For 32-bit numbers, one obvious mapping assigns the 2^{32} bit patterns to the integers from 0 through 4,294,967,295 (which is 2^{32}–1). The same range of integers could be shifted along the number line, or the values could be scaled to cover a smaller numeric range in finer increments (perhaps 0.00 up to 42,949,672.95) or spread out over a wider range more sparsely. Arithmetic done in this style is known as “fixed point,” since the position of the decimal point is the same in all numbers of a given class.
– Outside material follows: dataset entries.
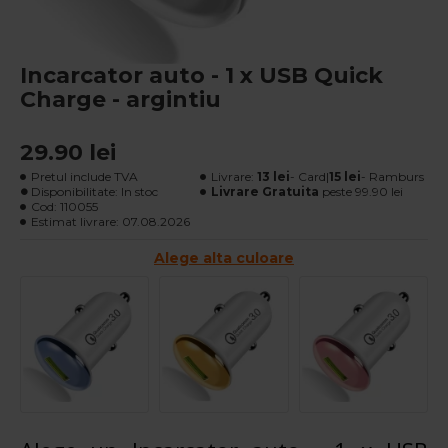
Incarcator auto - 1 x USB Quick
Charge - argintiu
29.90 lei
Pretul include TVA
Livrare:
13 lei
- Card|
15 lei
- Ramburs
Disponibilitate: In stoc
Livrare Gratuita
peste 99.90 lei
Cod:
110055
Estimat livrare:
07.08.2026
Alege alta culoare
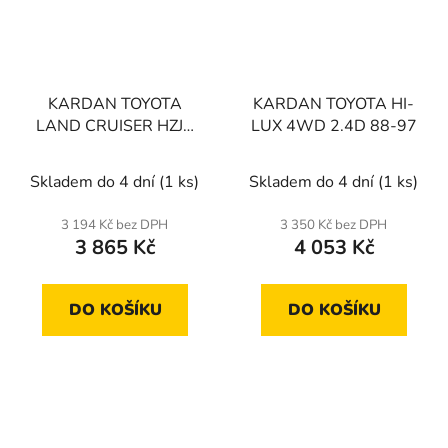
KARDAN TOYOTA
KARDAN TOYOTA HI-
LAND CRUISER HZJ7
LUX 4WD 2.4D 88-97
90-99
Skladem do 4 dní
(1 ks)
Skladem do 4 dní
(1 ks)
3 194 Kč bez DPH
3 350 Kč bez DPH
3 865 Kč
4 053 Kč
DO KOŠÍKU
DO KOŠÍKU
Fixed-point arithmetic was once the mainstay of numerical computing, and it still has a place in certain applications, such as high-speed signal processing. But the dominant format now is floating point, where the decimal point (or binary point) can be moved around to represent a wide range of magnitudes. The floating-point format is based on the same idea as scientific notation. Just as we can write a large number succinctly as 6.02×10^{23}, floating-point arithmetic stores a number in two parts: the significand (6.02 in this example) and the exponent (23).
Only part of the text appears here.